John also recorded Jesus’ own statement that the Father is “the only true God,” and that “the Father is greater than I am.” (John 17:3; 14:28) He recorded six instances in which Jesus called the Father “my God.” Five instances of Jesus’ speaking of “my God” are long after Jesus’ resurrection and ascension to heaven. (John 20:17; Revelation 3:2, 12) At least five more times, John carefully recorded the distinction not just between the Father and the Lamb but between God and the Lamb Jesus Christ. (Revelation 1:1; 7:10; 21:22; 22:1-3) John says he wrote, not to show that Jesus is God, or even “God the Son,” but “that you may believe that Jesus is the Christ the Son of God.”—John 20:31.
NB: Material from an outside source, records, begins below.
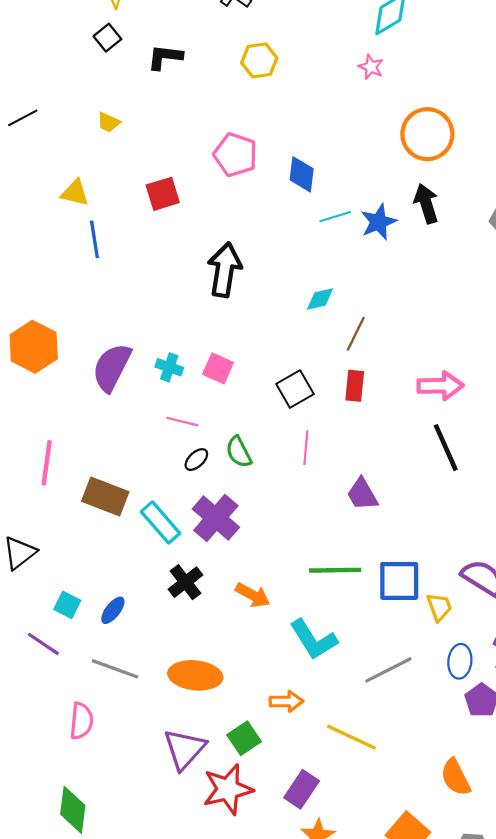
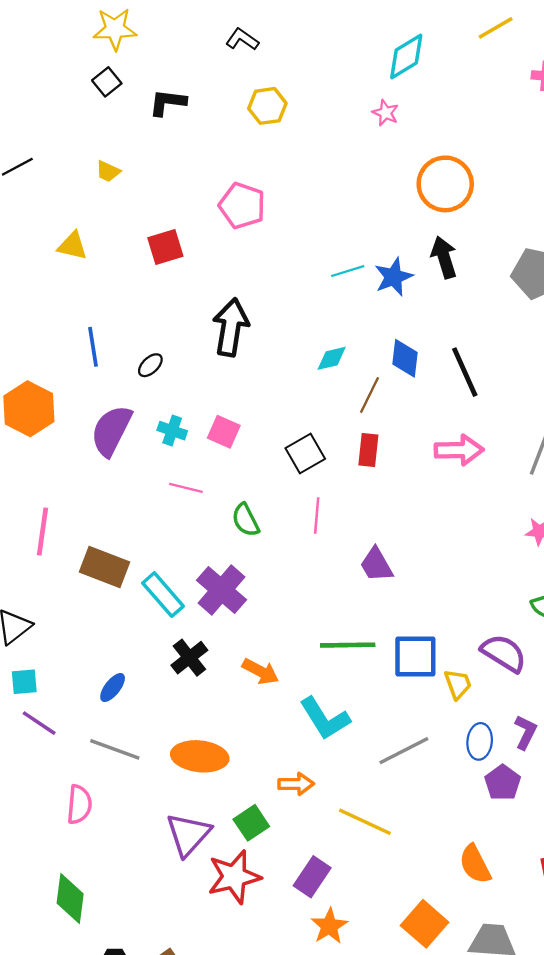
blue diamond: (302, 174) -> (405, 358), moved
blue line: (94, 239) -> (93, 347), moved
black line: (446, 448) -> (465, 372), moved
black ellipse: (196, 460) -> (150, 365), moved
cyan square: (67, 605) -> (24, 682), moved, turned -32

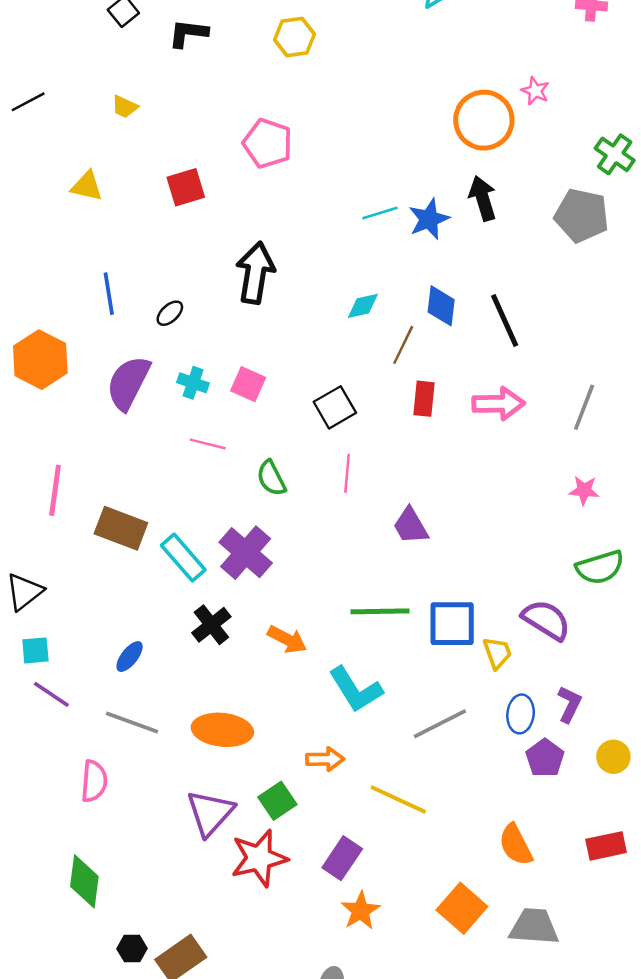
pink star: (386, 113) -> (535, 91), moved
red rectangle: (368, 450) -> (424, 399), moved

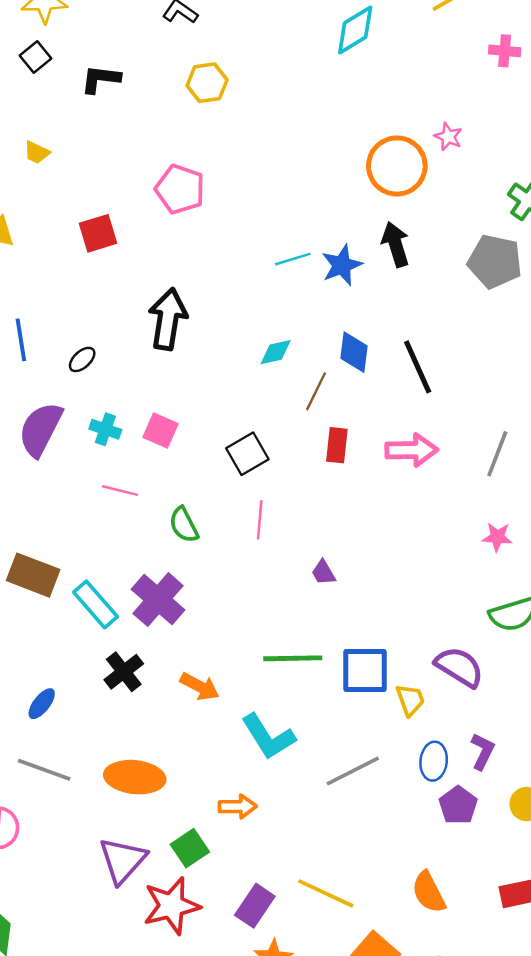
purple trapezoid: (411, 526) -> (323, 573), size x0.7
yellow line: (398, 799) -> (326, 893), moved

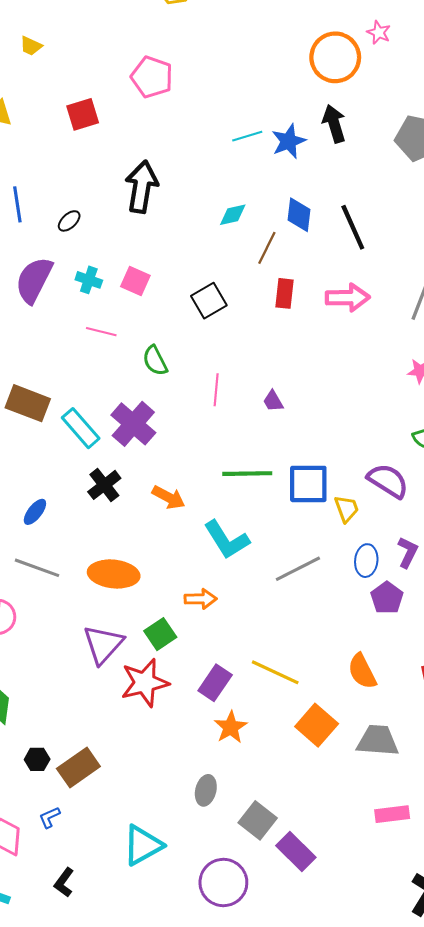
pink line: (260, 520) -> (216, 390), moved

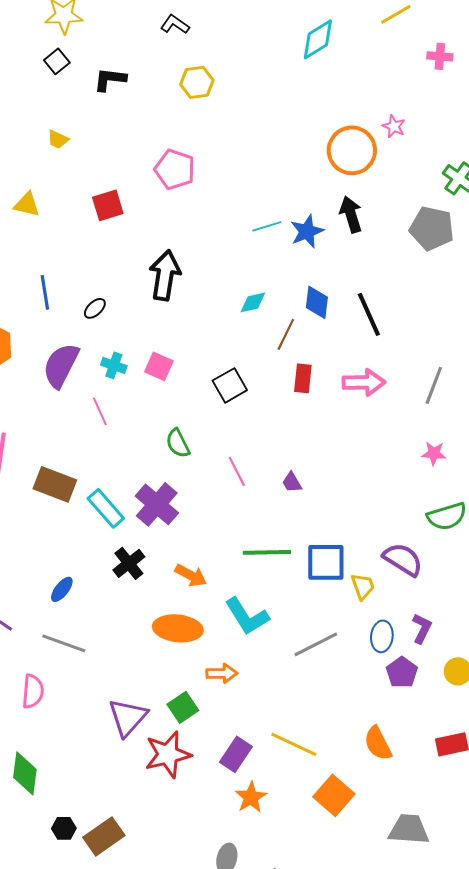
pink line: (101, 332) -> (100, 411), moved, turned 52
pink line: (216, 390) -> (237, 471), turned -32
orange ellipse: (114, 574) -> (178, 628), moved
gray trapezoid: (378, 741) -> (409, 829), moved

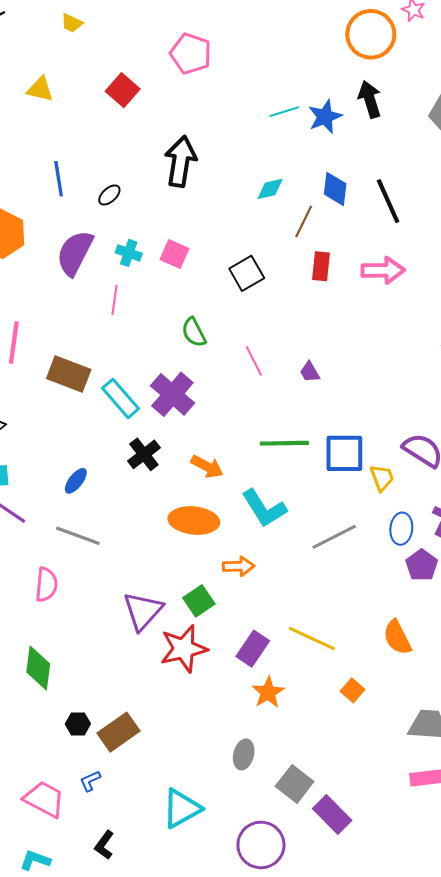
red square: (108, 205) -> (123, 90), turned -32
pink line: (100, 411) -> (114, 300), turned 32
orange square: (334, 795) -> (353, 690), size x0.6

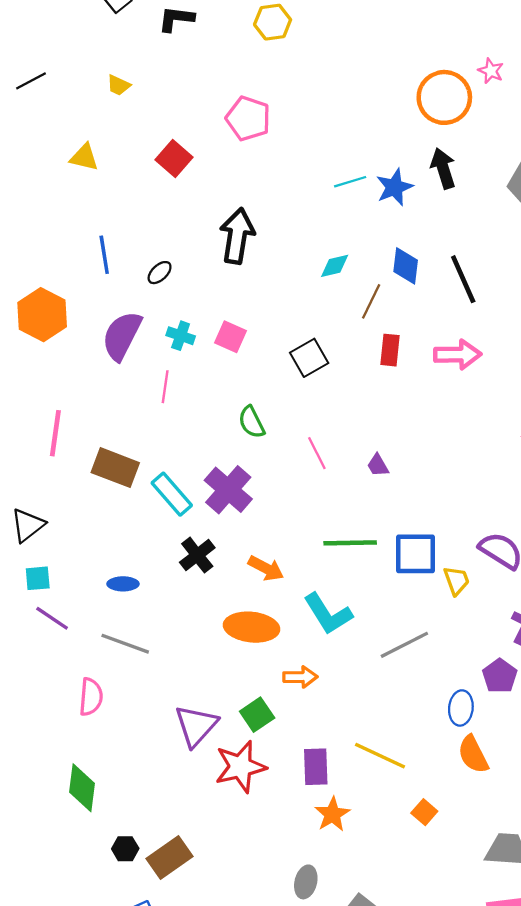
blue ellipse: (76, 481) -> (123, 584), turned 52
blue ellipse: (401, 529) -> (461, 708), moved
purple rectangle: (253, 649) -> (316, 767), turned -36

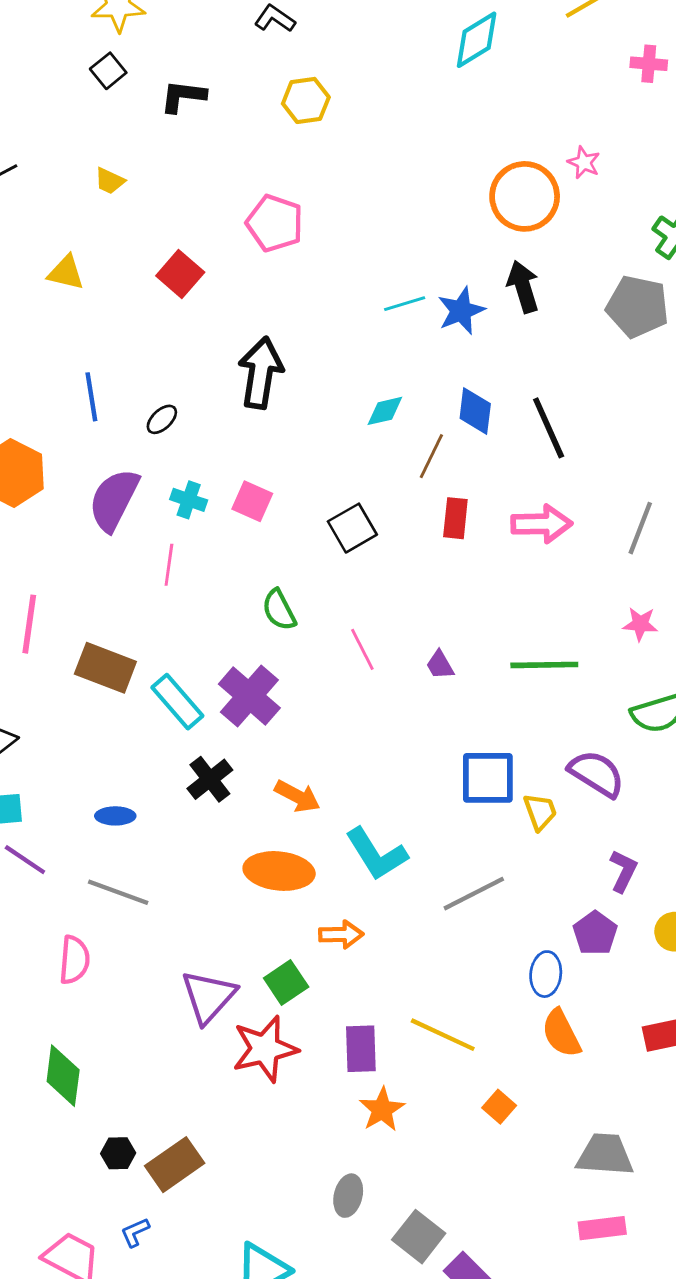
green line: (350, 543) -> (544, 665), moved

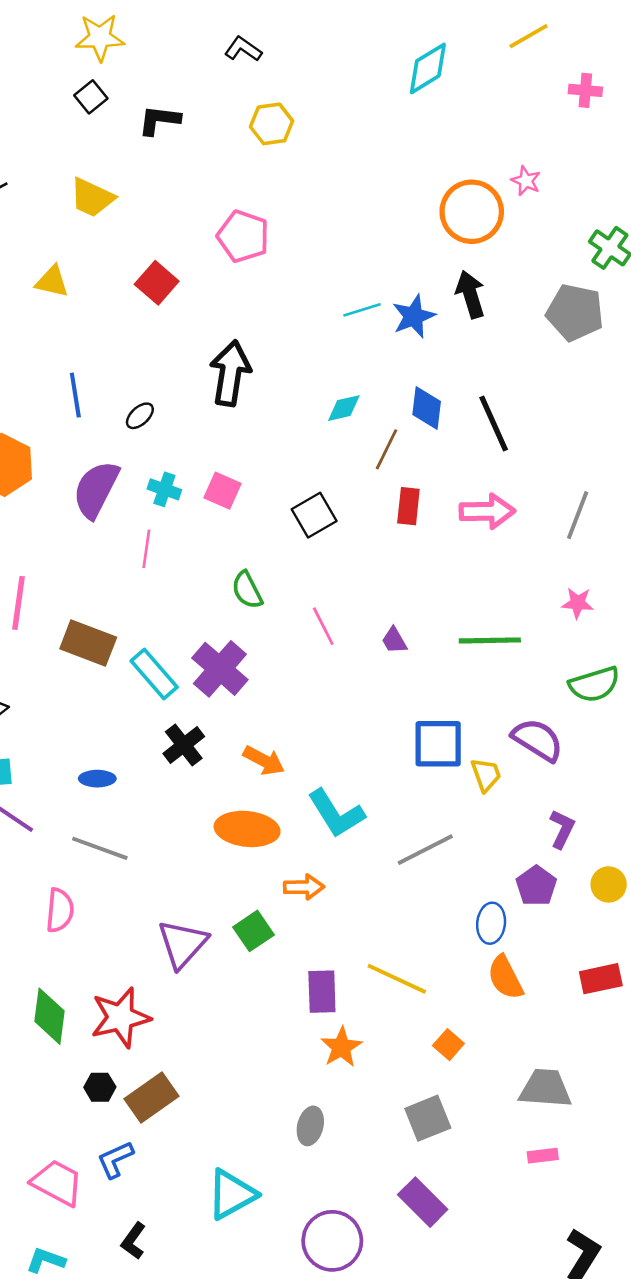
yellow trapezoid: (110, 181) -> (92, 198), size x1.6
red star: (265, 1049) -> (121, 1017), moved
pink rectangle: (602, 1228) -> (543, 1156), size x0.7
blue L-shape: (135, 1232) -> (115, 1159), size x1.4
gray square: (419, 1237) -> (428, 1118), moved, turned 30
These statements show what John knew to be the relationship between Jesus and the one John tells us Jesus called “God.” John 1:1 does not contradict them. Its correct rendering is: “In the beginning the Word was, and the Word was with God, and the Word was a god.” This is the same construction that you will find at Acts 28:6, where the people of Malta thought Paul was “a god.”
Then, what about Thomas’ amazed expression when he saw the resurrected Jesus: “My Lord and my God!” (John 20:24-29) Thomas was greatly moved by the outstanding realization that Jesus Christ really had been resurrected, and that he was face-to-face with him. However, nothing in the account indicates that Thomas thought Jesus was equal to the Father. John, who recorded Thomas’ words, had quoted Jesus as saying that even men were called “gods.” Certainly, the resurrected Lord Jesus Christ is greater than any man. (John 10:34, 35) And in the very same chapter in which we read Thomas’ words, John recorded Jesus’ statement that the Father is Jesus’ God.—John 20:17.
Paul showed how first-century Christians correctly understood the relationship between Jesus and his heavenly Father when he wrote that “there is actually to us one God the Father . . . and there is one Lord, Jesus Christ.”—1 Corinthians 8:6.